Two weeks ago, we were plagued by several unnerving IMAP and POP performance incidents. That is euphemism for “too slow to be usable”. The worst one happened at Monday morning, coincidentally at the same time as the whole country tends to check their mail. Most likely we had hit a secret capacity limit. But where? Our capacity monitoring displayed happy green lights exclusively. Low CPU levels, low network throughput, low disk wait times. Time for some investigation and counter measures.
TL;DR: we achieved jaw-dropping profit in network and NFS usage levels by switching from Courier to Dovecot. It took some efforts to do this transparently, though.
We have some 40K mailboxes and 2TB of mail storage. This is all handled by a bunch of servers called “mail-fetchX” with Courier IMAP, POP and auth daemons. They have NFS shares mounted from a big ass ZFS Nexenta fileserver. Other servers (“mail-in”) handle the delivery of mail. Because we use the Maildir storage format, we don’t need any sophisticated locking services, because every message is a distinct file with a (globally) unique name. Major disadvantage of Maildir with ZFS: readdir operations are expensive, especially remote. This means that a basic index request (happens at the start of every POP/IMAP login) triggers an expensive readdir for a folder with up to 100K of messages.
With some basic logical deduction, we could pinpoint the bottleneck in the NFS/ZFS subsystem. To avert the first wave of incidents, our primary focus was to scale out the centralized storage. We used a custom Solaris dtrace script to analyze the per-mailbox I/O load on the ZFS server. With a spare ZFS beast and some quick perl and rsync wizardry, we could transparently migrate the top-40 most demanding mailboxes, which accounted for roughly 40% of the I/O load. (Thanks to rsync and the Maildir model, we could do this almost atomically, guaranteeing that no mail would be lost between synchronisations. In the very worst (and rare) case, some messages could be delivered twice). Pfew, this cooker lost some pressure!

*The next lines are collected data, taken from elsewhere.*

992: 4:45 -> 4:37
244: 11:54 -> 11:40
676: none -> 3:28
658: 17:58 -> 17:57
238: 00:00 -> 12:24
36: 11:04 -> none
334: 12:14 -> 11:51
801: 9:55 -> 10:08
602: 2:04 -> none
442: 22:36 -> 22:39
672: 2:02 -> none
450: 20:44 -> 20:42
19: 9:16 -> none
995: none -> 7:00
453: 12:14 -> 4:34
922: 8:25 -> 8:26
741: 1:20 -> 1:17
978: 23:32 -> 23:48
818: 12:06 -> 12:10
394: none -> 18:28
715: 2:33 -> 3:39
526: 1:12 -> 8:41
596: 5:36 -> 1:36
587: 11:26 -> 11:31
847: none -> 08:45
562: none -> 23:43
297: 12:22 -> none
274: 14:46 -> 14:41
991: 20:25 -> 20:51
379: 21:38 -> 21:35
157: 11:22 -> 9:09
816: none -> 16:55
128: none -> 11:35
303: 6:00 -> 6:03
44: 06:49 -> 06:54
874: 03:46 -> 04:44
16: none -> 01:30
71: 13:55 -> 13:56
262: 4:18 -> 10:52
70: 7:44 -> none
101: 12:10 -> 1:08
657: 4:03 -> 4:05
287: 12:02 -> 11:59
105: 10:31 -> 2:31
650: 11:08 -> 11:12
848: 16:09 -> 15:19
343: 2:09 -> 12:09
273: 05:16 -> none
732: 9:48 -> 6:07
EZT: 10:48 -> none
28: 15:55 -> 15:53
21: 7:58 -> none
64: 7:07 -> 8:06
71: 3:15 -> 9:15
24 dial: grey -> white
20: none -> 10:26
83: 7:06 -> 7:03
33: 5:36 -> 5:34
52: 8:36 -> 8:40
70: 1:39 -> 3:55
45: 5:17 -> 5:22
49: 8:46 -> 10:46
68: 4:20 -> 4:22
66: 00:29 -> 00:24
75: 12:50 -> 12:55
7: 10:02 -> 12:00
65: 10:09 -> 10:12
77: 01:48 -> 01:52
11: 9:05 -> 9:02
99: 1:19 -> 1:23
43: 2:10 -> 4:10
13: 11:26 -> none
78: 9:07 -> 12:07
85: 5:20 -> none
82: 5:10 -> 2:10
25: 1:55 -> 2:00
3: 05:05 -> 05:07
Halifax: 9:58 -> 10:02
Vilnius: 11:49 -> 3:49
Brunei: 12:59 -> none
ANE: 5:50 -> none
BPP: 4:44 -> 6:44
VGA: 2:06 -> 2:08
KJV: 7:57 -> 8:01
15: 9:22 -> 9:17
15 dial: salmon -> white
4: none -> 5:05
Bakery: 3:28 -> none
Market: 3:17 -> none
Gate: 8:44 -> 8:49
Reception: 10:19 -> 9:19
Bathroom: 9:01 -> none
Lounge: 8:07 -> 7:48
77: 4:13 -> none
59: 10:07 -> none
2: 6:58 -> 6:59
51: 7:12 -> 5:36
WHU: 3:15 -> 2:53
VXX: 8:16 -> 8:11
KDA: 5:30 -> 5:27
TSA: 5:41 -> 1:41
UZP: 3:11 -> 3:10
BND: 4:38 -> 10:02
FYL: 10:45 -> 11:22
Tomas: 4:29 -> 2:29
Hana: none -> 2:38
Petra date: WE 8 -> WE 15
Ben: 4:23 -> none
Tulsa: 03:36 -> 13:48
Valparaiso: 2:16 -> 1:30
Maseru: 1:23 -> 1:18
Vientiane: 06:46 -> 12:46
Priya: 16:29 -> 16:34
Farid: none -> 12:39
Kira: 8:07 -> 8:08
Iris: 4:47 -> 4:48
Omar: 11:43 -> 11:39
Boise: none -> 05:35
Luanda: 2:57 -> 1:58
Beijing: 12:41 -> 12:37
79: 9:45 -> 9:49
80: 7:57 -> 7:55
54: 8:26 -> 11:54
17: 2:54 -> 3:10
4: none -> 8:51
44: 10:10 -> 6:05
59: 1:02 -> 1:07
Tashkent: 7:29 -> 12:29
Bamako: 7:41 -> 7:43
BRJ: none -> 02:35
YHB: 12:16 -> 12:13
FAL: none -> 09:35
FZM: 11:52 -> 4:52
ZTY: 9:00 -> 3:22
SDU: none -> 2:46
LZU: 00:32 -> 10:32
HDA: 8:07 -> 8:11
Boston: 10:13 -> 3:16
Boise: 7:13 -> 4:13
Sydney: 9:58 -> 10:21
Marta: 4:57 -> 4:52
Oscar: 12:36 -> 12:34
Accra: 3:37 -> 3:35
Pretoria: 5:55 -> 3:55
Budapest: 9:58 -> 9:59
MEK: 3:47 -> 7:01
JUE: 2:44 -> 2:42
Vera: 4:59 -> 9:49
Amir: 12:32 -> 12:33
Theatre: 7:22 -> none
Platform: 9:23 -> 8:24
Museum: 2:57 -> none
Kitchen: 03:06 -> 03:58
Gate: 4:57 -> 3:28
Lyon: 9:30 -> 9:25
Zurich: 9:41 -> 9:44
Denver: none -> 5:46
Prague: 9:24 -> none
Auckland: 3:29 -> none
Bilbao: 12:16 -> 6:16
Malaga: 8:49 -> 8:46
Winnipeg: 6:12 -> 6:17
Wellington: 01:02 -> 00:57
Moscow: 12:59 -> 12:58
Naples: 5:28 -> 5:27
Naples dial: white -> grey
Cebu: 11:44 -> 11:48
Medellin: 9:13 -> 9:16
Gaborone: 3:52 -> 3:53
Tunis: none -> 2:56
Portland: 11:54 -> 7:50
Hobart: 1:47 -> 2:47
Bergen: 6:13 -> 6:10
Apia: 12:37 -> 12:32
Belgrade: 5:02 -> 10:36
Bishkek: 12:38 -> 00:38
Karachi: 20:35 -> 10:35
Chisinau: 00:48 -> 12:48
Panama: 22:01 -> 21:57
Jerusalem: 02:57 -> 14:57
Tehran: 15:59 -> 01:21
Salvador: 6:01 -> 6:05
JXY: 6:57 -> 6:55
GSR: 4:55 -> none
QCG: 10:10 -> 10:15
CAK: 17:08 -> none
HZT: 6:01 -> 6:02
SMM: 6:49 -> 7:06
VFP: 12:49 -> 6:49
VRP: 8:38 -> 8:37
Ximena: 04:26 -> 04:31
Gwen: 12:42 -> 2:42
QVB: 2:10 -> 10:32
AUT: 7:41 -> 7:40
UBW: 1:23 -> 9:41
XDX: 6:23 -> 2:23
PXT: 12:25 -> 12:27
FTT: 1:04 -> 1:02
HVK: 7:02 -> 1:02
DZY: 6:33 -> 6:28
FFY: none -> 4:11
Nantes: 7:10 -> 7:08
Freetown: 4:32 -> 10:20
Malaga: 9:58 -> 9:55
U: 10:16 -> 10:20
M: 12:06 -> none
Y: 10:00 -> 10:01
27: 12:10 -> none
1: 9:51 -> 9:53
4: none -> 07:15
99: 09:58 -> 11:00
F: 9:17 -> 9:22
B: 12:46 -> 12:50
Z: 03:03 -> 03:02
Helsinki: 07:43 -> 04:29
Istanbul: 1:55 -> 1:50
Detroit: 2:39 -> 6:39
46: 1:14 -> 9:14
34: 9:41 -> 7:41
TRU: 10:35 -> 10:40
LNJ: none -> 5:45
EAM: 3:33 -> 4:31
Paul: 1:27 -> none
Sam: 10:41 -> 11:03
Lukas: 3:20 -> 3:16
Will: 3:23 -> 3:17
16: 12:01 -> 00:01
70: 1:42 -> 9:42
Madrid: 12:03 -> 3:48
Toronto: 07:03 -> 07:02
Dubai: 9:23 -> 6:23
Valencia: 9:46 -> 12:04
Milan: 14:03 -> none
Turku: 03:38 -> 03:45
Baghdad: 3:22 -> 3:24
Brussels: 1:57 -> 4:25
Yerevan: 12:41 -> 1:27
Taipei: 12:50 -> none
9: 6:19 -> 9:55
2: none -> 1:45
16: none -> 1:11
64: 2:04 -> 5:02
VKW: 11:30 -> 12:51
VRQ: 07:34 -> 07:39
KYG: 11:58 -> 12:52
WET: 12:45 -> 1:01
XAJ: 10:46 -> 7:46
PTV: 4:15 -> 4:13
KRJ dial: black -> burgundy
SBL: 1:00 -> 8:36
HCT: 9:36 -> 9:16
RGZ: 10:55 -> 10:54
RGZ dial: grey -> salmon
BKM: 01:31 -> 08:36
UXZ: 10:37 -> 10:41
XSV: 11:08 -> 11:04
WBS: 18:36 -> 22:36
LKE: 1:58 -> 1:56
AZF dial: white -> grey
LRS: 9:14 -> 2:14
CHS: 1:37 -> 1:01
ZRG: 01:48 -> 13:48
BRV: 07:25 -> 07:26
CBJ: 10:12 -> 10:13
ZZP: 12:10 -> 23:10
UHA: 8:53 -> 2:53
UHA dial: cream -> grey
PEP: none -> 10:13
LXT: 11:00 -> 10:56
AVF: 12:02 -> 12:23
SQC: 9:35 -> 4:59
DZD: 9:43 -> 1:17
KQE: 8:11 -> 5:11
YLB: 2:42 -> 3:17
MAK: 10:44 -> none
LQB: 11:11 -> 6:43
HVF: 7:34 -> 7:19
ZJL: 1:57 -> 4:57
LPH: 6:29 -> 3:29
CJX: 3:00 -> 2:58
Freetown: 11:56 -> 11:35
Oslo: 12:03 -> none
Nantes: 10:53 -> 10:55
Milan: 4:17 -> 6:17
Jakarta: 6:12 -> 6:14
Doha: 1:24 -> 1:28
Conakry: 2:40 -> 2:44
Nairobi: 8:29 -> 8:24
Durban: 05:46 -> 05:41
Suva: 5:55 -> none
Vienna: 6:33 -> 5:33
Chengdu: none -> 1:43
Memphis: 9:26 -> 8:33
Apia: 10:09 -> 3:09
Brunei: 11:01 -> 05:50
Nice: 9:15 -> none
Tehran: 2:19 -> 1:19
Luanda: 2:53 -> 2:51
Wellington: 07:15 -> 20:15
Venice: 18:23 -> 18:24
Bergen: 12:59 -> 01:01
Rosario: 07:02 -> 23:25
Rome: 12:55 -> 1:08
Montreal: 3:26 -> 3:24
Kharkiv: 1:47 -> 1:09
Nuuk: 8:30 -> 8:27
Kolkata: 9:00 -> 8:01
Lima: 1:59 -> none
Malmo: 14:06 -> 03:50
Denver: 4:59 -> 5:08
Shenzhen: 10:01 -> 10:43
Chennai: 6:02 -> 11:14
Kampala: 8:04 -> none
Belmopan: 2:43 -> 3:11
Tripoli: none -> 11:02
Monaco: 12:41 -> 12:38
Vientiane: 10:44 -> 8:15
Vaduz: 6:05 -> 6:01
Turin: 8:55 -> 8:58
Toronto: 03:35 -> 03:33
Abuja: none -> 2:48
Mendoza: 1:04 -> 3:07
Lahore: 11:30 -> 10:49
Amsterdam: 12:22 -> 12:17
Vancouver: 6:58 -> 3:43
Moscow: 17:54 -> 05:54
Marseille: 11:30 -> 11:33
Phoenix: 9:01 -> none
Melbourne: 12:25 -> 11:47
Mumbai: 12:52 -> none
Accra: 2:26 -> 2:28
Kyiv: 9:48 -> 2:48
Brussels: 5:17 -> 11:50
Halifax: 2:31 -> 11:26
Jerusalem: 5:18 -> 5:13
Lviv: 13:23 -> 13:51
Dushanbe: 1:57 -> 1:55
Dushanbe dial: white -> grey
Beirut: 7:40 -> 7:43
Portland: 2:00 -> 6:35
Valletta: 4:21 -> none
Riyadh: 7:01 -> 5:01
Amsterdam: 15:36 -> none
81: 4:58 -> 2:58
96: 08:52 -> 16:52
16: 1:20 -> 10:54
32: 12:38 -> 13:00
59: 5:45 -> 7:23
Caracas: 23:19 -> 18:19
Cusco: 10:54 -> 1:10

However, we didn’t feel comfortable with this preliminary solution. Given that a single mailbox with 100K messages would eat significant slice of capacity from the ZFS system, what would happen when 3 of suchs mailboxes were checked simultaneously? After lots of Googling, we decided to create a test setup with Dovecot.
Dovecot is supposedly more experimental than Courier (demonstrated by the higher release and development velocity). This yields a higher risk for unknown bugs. However, Dovecot has the killer feature of maintaining index files for Maildir folders. Effectively: when IMAP/POP command frequency exceeds the new mail delivery rate (which is almost always the case), this eliminates (some to most) readdir calls.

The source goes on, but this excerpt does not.